_Action item_
In the entries below, which lines run from the one with "précises que possible." through the one with "wpDataTables"? Repeat exactly those, both included, and no pictures.

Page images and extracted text
--------------------------------------------------
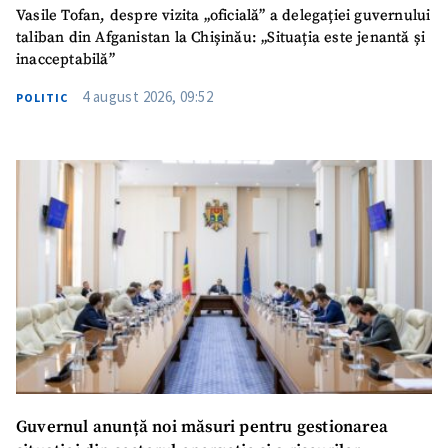
Vasile Tofan, despre vizita „oficială” a delegației guvernului
taliban din Afganistan la Chișinău: „Situația este jenantă și
inacceptabilă”
4 august 2026, 09:52
POLITIC
Guvernul anunță noi măsuri pentru gestionarea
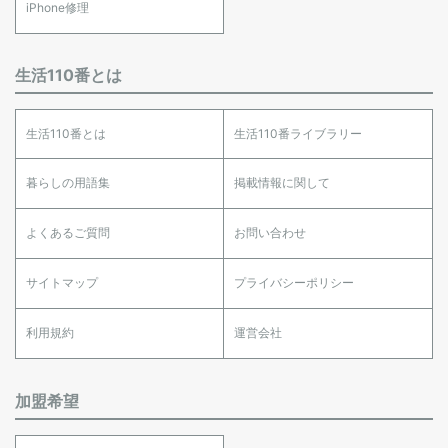
iPhone修理
生活110番とは
生活110番とは
生活110番ライブラリー
暮らしの用語集
掲載情報に関して
よくあるご質問
お問い合わせ
サイトマップ
プライバシーポリシー
利用規約
運営会社
加盟希望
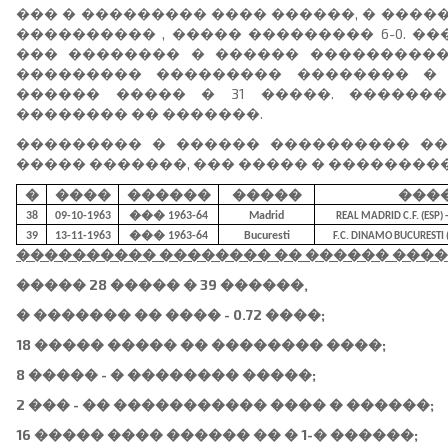
��� � ��������� ���� ������, � ����
���������� , ����� ��������� 6-0. �
��� �������� � ������ ����������
��������� ��������� �������� �
������ ����� � 31 �����. ������
�������� �� �������.
��������� � ������ ���������� ���
����� �������, ��� ����� � ��������
�
����
������
�����
���
38
09-10-1963
��� 1963-64
Madrid
REAL MADRID C.F. (ESP)
39
13-11-1963
��� 1963-64
Bucuresti
F.C. DINAMO BUCURESTI (
���������� �������� �� ������ �����
����� 28 ����� � 39 ������,
� ������� �� ���� - 0.72 ����;
18 ����� ����� �� �������� ����;
8 ����� - � �������� �����;
2 ��� - �� ����������� ���� � ������;
16 ����� ���� ������ �� � 1-� ������;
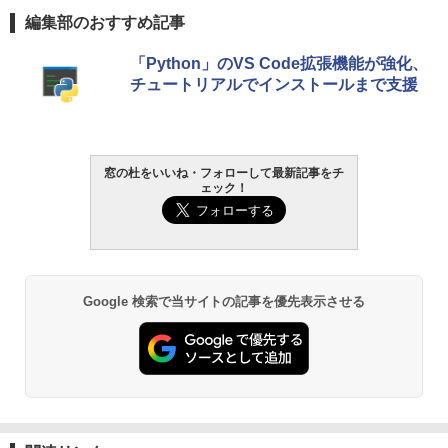
編集部のおすすめ記事
￥119,800
生成AIパスポート公式テキスト 第４版
Amazon Kindle Paperwhite (16GB) 7イ
「Python」のVS Code拡張機能が強化、
ンチディスプレイ、色調調節ライト、12
チュートリアルでインストールまで支援
週間持続バッテリー、広告なし、ブラッ
￥1,766
ク
￥27,980
窓の杜をいいね・フォローして最新記事をチ
AIイラスト表現辞典: 思い通りの絵を引き
ェック！
出す プロンプトの言葉 AI画像生成シリー
Amazon Kindle - 目に優しい、かさばら
ズ (はぴーイラストLabo)
ない、大きな画面で読みやすい、6週間持
続バッテリー、6インチディスプレイ電子
書籍リーダー、ブラック、16GB、広告な
￥480
し
Google 検索で当サイトの記事を優先表示させる
￥19,980
ClaudeCode いちばんやさしい 教科書:
非エンジニア 初心者 素人 でも安心 使い
方 マニュアル AI副業にもコンテンツ作成
にもKindle出版にも！ 非エンジニアのた
Kindle Paperwhite シグニチャーエディ
めのAIコーディング入門シリーズ
ション (32GB) 7インチディスプレイ、明
るさ自動調整、色調調節ライト、12週間
持続バッテリー、広告なし、メタリック
￥99
ブラック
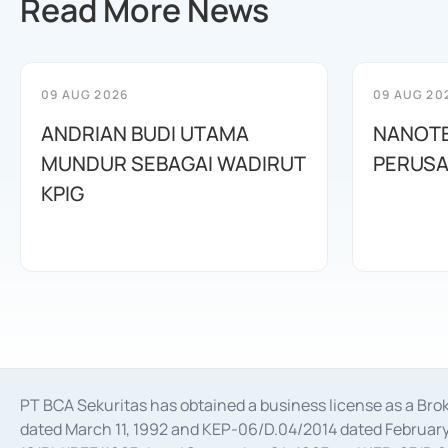
Read More News
09 AUG 2026
09 AUG 20
ANDRIAN BUDI UTAMA
NANOTE
MUNDUR SEBAGAI WADIRUT
PERUSA
KPIG
PT BCA Sekuritas has obtained a business license as a Br
dated March 11, 1992 and KEP-06/D.04/2014 dated February 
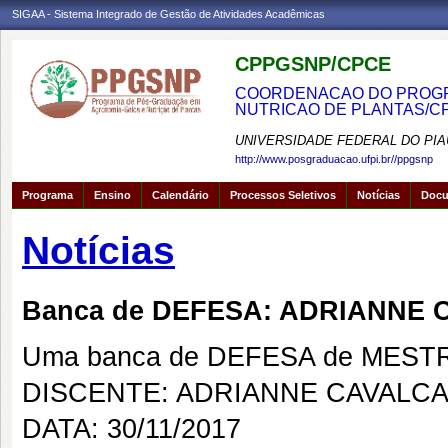
SIGAA - Sistema Integrado de Gestão de Atividades Acadêmicas
CPPGSNP/CPCE
COORDENACAO DO PROGRA
NUTRICAO DE PLANTAS/C
UNIVERSIDADE FEDERAL DO PIA
http://www.posgraduacao.ufpi.br//ppgsnp
Programa
Ensino
Calendário
Processos Seletivos
Notícias
Doc
Notícias
Banca de DEFESA: ADRIANNE 
Uma banca de DEFESA de MESTRAD
DISCENTE: ADRIANNE CAVALCA
DATA: 30/11/2017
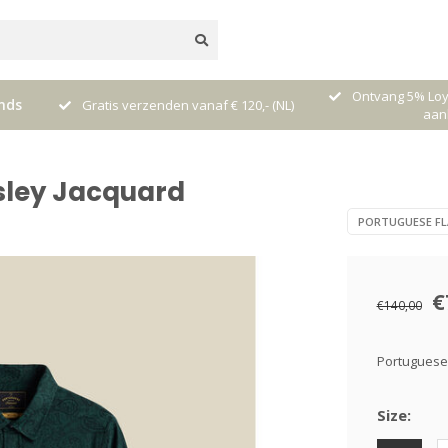
nal
Ontvang 5% Loya
nds
Gratis verzenden vanaf € 120,- (NL)
aan
sley Jacquard
PORTUGUESE FL
€
€140,00
Portuguese
Size:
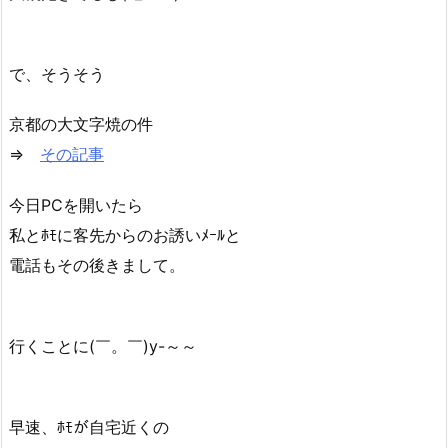
で、そうそう
京都の大文字焼の件
⇒
その記事
今日PCを開いたら
私とﾎﾓに客先からのお誘いﾒｰﾙと
電話もその後きまして。
行くことに(￣。￣)y-～～
早速、ﾎﾓが自宅近くの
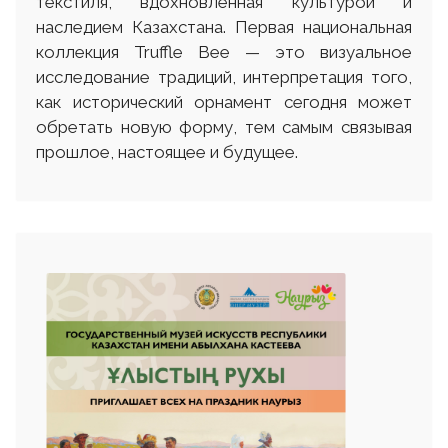
текстиля, вдохновленная культурой и
наследием Казахстана. Первая национальная
коллекция Truffle Bee — это визуальное
исследование традиций, интерпретация того,
как исторический орнамент сегодня может
обретать новую форму, тем самым связывая
прошлое, настоящее и будущее.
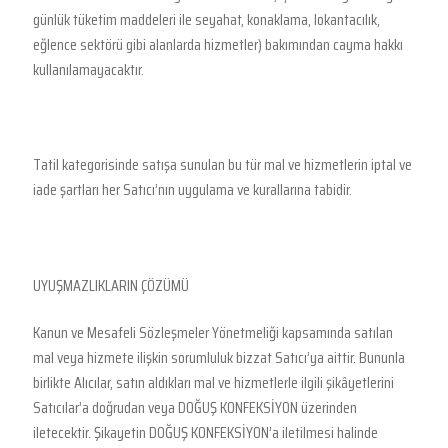
günlük tüketim maddeleri ile seyahat, konaklama, lokantacılık,
eğlence sektörü gibi alanlarda hizmetler) bakımından cayma hakkı
kullanılamayacaktır.
Tatil kategorisinde satışa sunulan bu tür mal ve hizmetlerin iptal ve
iade şartları her Satıcı’nın uygulama ve kurallarına tabidir.
UYUŞMAZLIKLARIN ÇÖZÜMÜ
Kanun ve Mesafeli Sözleşmeler Yönetmeliği kapsamında satılan
mal veya hizmete ilişkin sorumluluk bizzat Satıcı’ya aittir. Bununla
birlikte Alıcılar, satın aldıkları mal ve hizmetlerle ilgili şikâyetlerini
Satıcılar’a doğrudan veya DOĞUŞ KONFEKSİYON üzerinden
iletecektir. Şikayetin DOĞUŞ KONFEKSİYON’a iletilmesi halinde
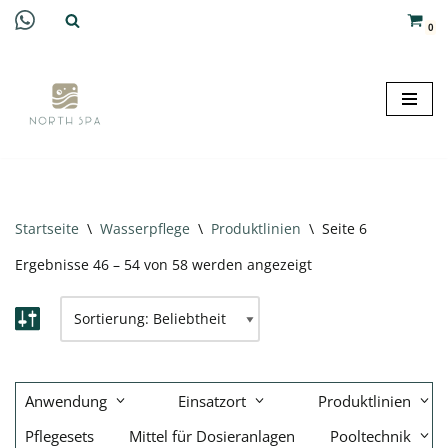
0
Zum
Inhalt
springen
Startseite
\
Wasserpflege
\
Produktlinien
\
Seite 6
Ergebnisse 46 – 54 von 58 werden angezeigt
Anwendung
Einsatzort
Produktlinien
Pflegesets
Mittel für Dosieranlagen
Pooltechnik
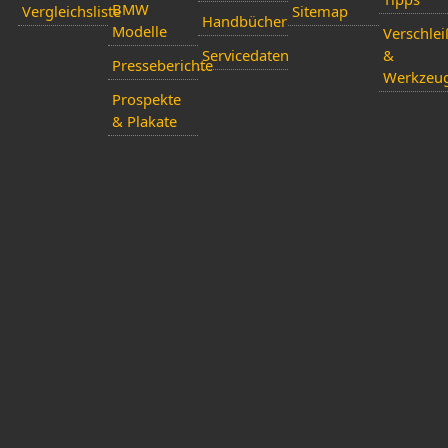
BMW
Vergleichsliste
Sitemap
Handbücher
Modelle
Verschlei
Servicedaten
&
Presseberichte
Werkzeu
Prospekte
& Plakate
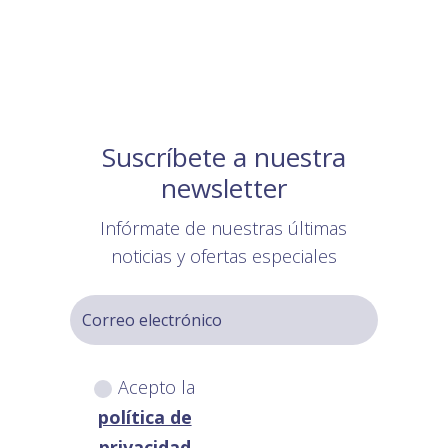
Suscríbete a nuestra
newsletter
Infórmate de nuestras últimas
noticias y ofertas especiales
Acepto la
política de
privacidad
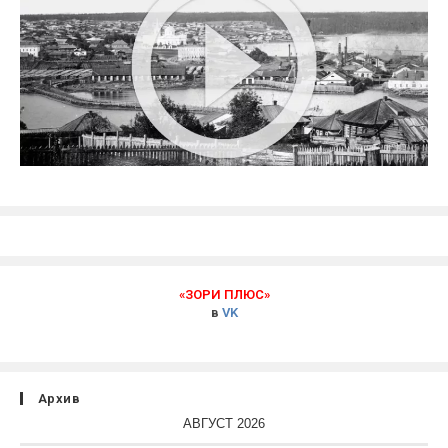
«ЗОРИ ПЛЮС»
в
VK
Архив
АВГУСТ 2026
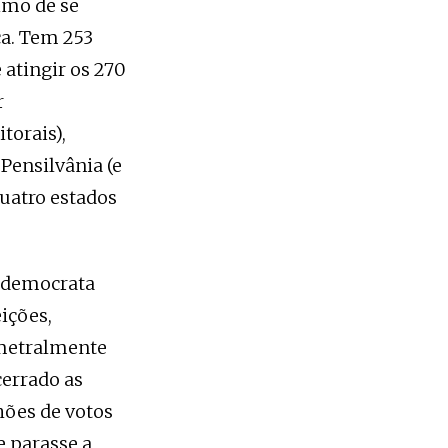
imo de se
ca. Tem 253
 atingir os 270
r
torais),
 Pensilvânia (e
uatro estados
o democrata
ições,
metralmente
errado as
lhões de votos
e parasse a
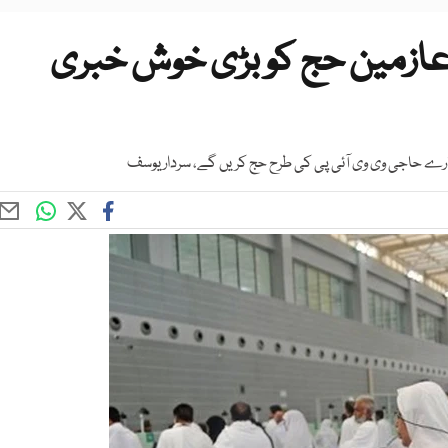
 عازمین حج کو بڑی خوش خبری
رے حاجی وی وی آئی پی کی طرح حج کریں گے، سردار یوسف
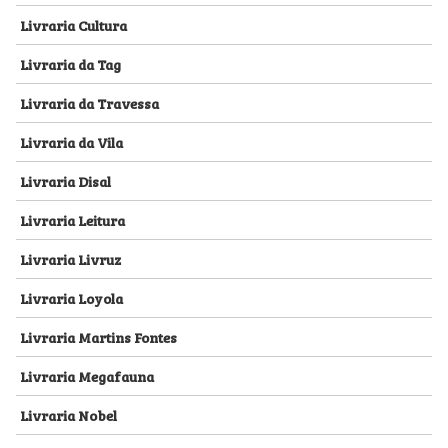
Livraria Cultura
Livraria da Tag
Livraria da Travessa
Livraria da Vila
Livraria Disal
Livraria Leitura
Livraria Livruz
Livraria Loyola
Livraria Martins Fontes
Livraria Megafauna
Livraria Nobel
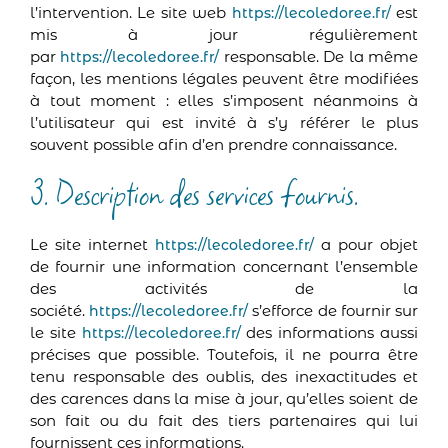
l’intervention. Le site web
est
https://lecoledoree.fr/
mis à jour régulièrement
par
responsable. De la même
https://lecoledoree.fr/
façon, les mentions légales peuvent être modifiées
à tout moment : elles s’imposent néanmoins à
l’utilisateur qui est invité à s’y référer le plus
souvent possible afin d’en prendre connaissance.
3. Description des services fournis.
Le site internet
a pour objet
https://lecoledoree.fr/
de fournir une information concernant l’ensemble
des activités de la
société.
s’efforce de fournir sur
https://lecoledoree.fr/
le site
des informations aussi
https://lecoledoree.fr/
précises que possible. Toutefois, il ne pourra être
tenu responsable des oublis, des inexactitudes et
des carences dans la mise à jour, qu’elles soient de
son fait ou du fait des tiers partenaires qui lui
fournissent ces informations.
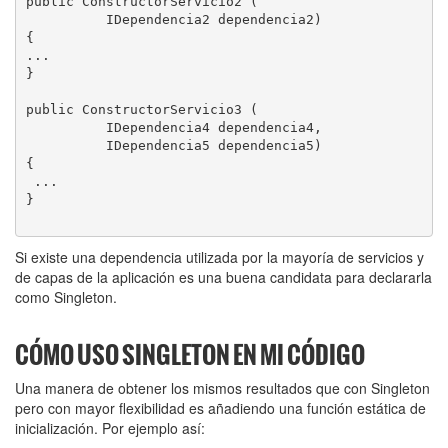
public ConstructorServicio2 (

          IDependencia2 dependencia2)

{

...

}

public ConstructorServicio3 (

          IDependencia4 dependencia4, 

          IDependencia5 dependencia5)

{

 ...

}

Si existe una dependencia utilizada por la mayoría de servicios y
de capas de la aplicación es una buena candidata para declararla
como Singleton.
CÓMO USO SINGLETON EN MI CÓDIGO
Una manera de obtener los mismos resultados que con Singleton
pero con mayor flexibilidad es añadiendo una función estática de
inicialización. Por ejemplo así:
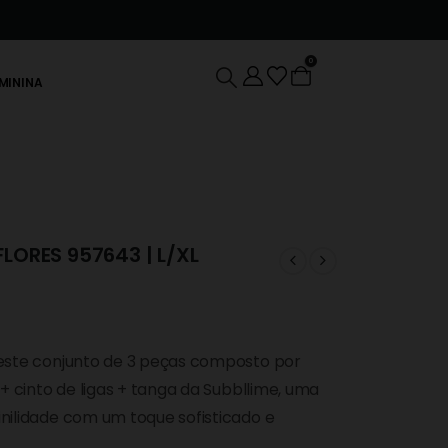
0
EMININA
LORES 957643 | L/XL
este conjunto de 3 peças composto por
+ cinto de ligas + tanga da Subbllime, uma
nilidade com um toque sofisticado e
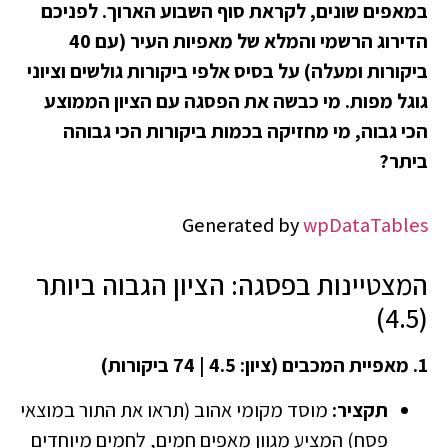
במאפים שונים, לקראת סוף השבוע הארוך. לפניכם
הדירוג הרשמי והמלא של מאפיות העיר (עם 40
ביקורות ומעלה) על בסיס אלפי ביקורות גולשים וציוני
גוגל מפות. מי כבשה את הפסגה עם הציון הממוצע
הכי גבוה, מי מחזיקה בכמות ביקורות הכי גבוהה
ביתר?
Generated by
wpDataTables
המצטיינות בפסגה: הציון הגבוה ביותר
(4.5)
1. מאפיית המכבים (ציון: 4.5 | 74 ביקורות)
תקציר:
מוסד מקומי אהוב (תראו את התור במוצאי
פסח) המציע מגוון מאפים חמים, לחמים מיוחדים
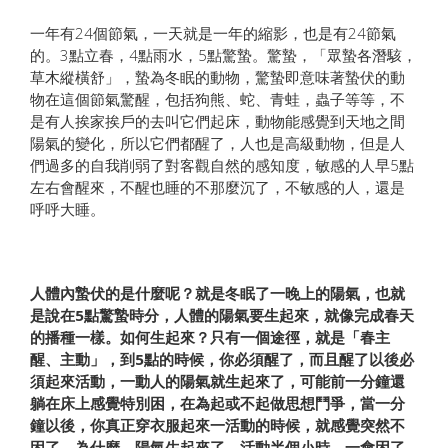
一年有24個節氣，一天就是一年的縮影，也是有24節氣
的。3點立春，4點雨水，5點驚蟄。驚蟄，「眾蟄各潛駭，
草木縱橫舒」，蟄為冬眠的動物，驚蟄即意味著蟄伏的動
物在這個節氣驚醒，包括狗熊、蛇、青蛙，蟲子等等，不
是有人挨家挨戶的去叫它們起床，動物能感覺到天地之間
陽氣的變化，所以它們都醒了，人也是高級動物，但是人
們過多的自我削弱了對客觀自然的感知度，敏感的人早5點
左右會醒來，不醒也睡的不那麼沉了，不敏感的人，還是
呼呼大睡。
人體內蟄伏的是什麼呢？就是冬眠了一晚上的陽氣，也就
是說在5點驚蟄時分，人體的陽氣要生起來，就像完成春天
的播種一樣。如何生起來？只有一個途徑，就是「春主
醒、主動」，到5點的時候，你必須醒了，而且醒了以後必
須起來活動，一動人的陽氣就生起來了，可能前一分鐘還
躺在床上感覺特別困，在為起或不起做思想鬥爭，當一分
鐘以後，你真正穿衣服起來一活動的時候，就感覺突然不
困了，為什麼，陽氣生起來了。活動半個小時，一會困了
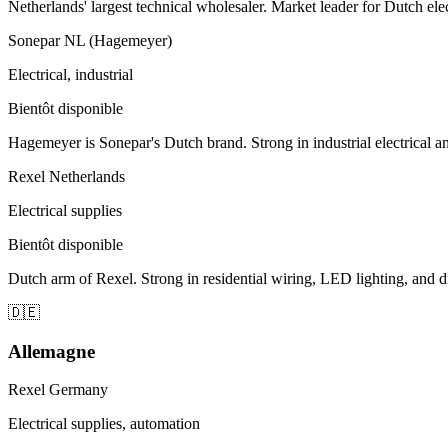
Netherlands' largest technical wholesaler. Market leader for Dutch el
Sonepar NL (Hagemeyer)
Electrical, industrial
Bientôt disponible
Hagemeyer is Sonepar's Dutch brand. Strong in industrial electrical an
Rexel Netherlands
Electrical supplies
Bientôt disponible
Dutch arm of Rexel. Strong in residential wiring, LED lighting, and d
🇩🇪
Allemagne
Rexel Germany
Electrical supplies, automation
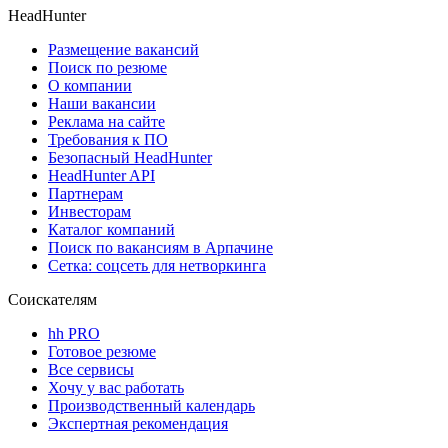
HeadHunter
Размещение вакансий
Поиск по резюме
О компании
Наши вакансии
Реклама на сайте
Требования к ПО
Безопасный HeadHunter
HeadHunter API
Партнерам
Инвесторам
Каталог компаний
Поиск по вакансиям в Арпачине
Сетка: соцсеть для нетворкинга
Соискателям
hh PRO
Готовое резюме
Все сервисы
Хочу у вас работать
Производственный календарь
Экспертная рекомендация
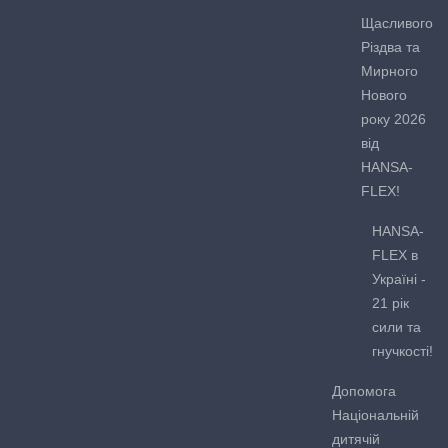
Щасливого
Різдва та
Мирного
Нового
року 2026
від
HANSA-
FLEX!
HANSA-
FLEX в
Україні -
21 рік
сили та
гнучкості!
Допомога
Національній
дитячій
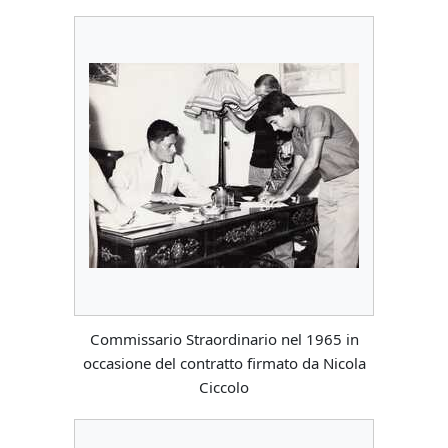
Commissario Straordinario nel 1965 in
occasione del contratto firmato da Nicola
Ciccolo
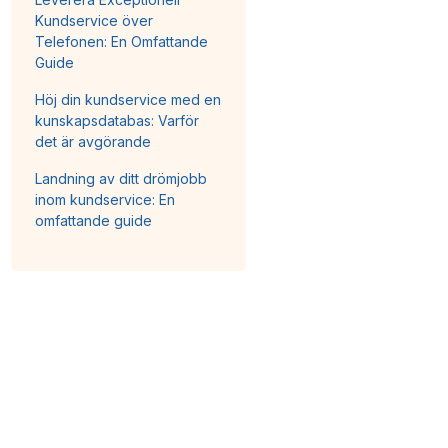
Kundservice över
Telefonen: En Omfattande
Guide
Höj din kundservice med en
kunskapsdatabas: Varför
det är avgörande
Landning av ditt drömjobb
inom kundservice: En
omfattande guide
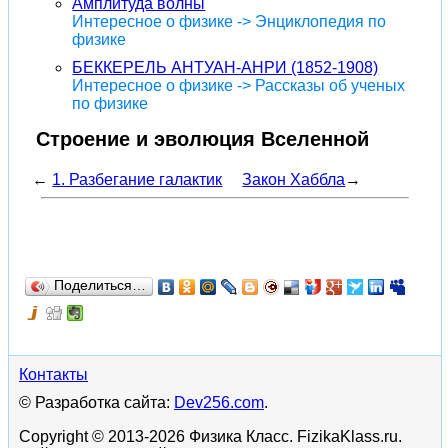
Амплитуда волны
Интересное о физике -> Энциклопедия по
физике
БЕККЕРЕЛЬ АНТУАН-АНРИ (1852-1908)
Интересное о физике -> Рассказы об ученых
по физике
Строение и эволюция Вселенной
←
1. Разбегание галактик
Закон Хаббла
→
Поделиться…
Контакты
© Разработка сайта:
Dev256.com
.
Copyright © 2013-2026 Физика Класс. FizikaKlass.ru.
--------------------------------------------------
_Exercise output_
précises que possible. Toutefois, il ne pourra être
tenu responsable des oublis, des inexactitudes et
des carences dans la mise à jour, qu’elles soient de
son fait ou du fait des tiers partenaires qui lui
fournissent ces informations.
public ConstructorServicio2 (

          IDependencia2 dependencia2)

{

...

}

public ConstructorServicio3 (

          IDependencia4 dependencia4, 

          IDependencia5 dependencia5)

{

 ...

}

Si existe una dependencia utilizada por la mayoría de servicios y
de capas de la aplicación es una buena candidata para declararla
como Singleton.
CÓMO USO SINGLETON EN MI CÓDIGO
Una manera de obtener los mismos resultados que con Singleton
pero con mayor flexibilidad es añadiendo una función estática de
inicialización. Por ejemplo así:
0
EMININA
LORES 957643 | L/XL
este conjunto de 3 peças composto por
+ cinto de ligas + tanga da Subbllime, uma
nilidade com um toque sofisticado e
במאפים שונים, לקראת סוף השבוע הארוך. לפניכם
הדירוג הרשמי והמלא של מאפיות העיר (עם 40
ביקורות ומעלה) על בסיס אלפי ביקורות גולשים וציוני
גוגל מפות. מי כבשה את הפסגה עם הציון הממוצע
הכי גבוה, מי מחזיקה בכמות ביקורות הכי גבוהה
ביתר?
Generated by
wpDataTables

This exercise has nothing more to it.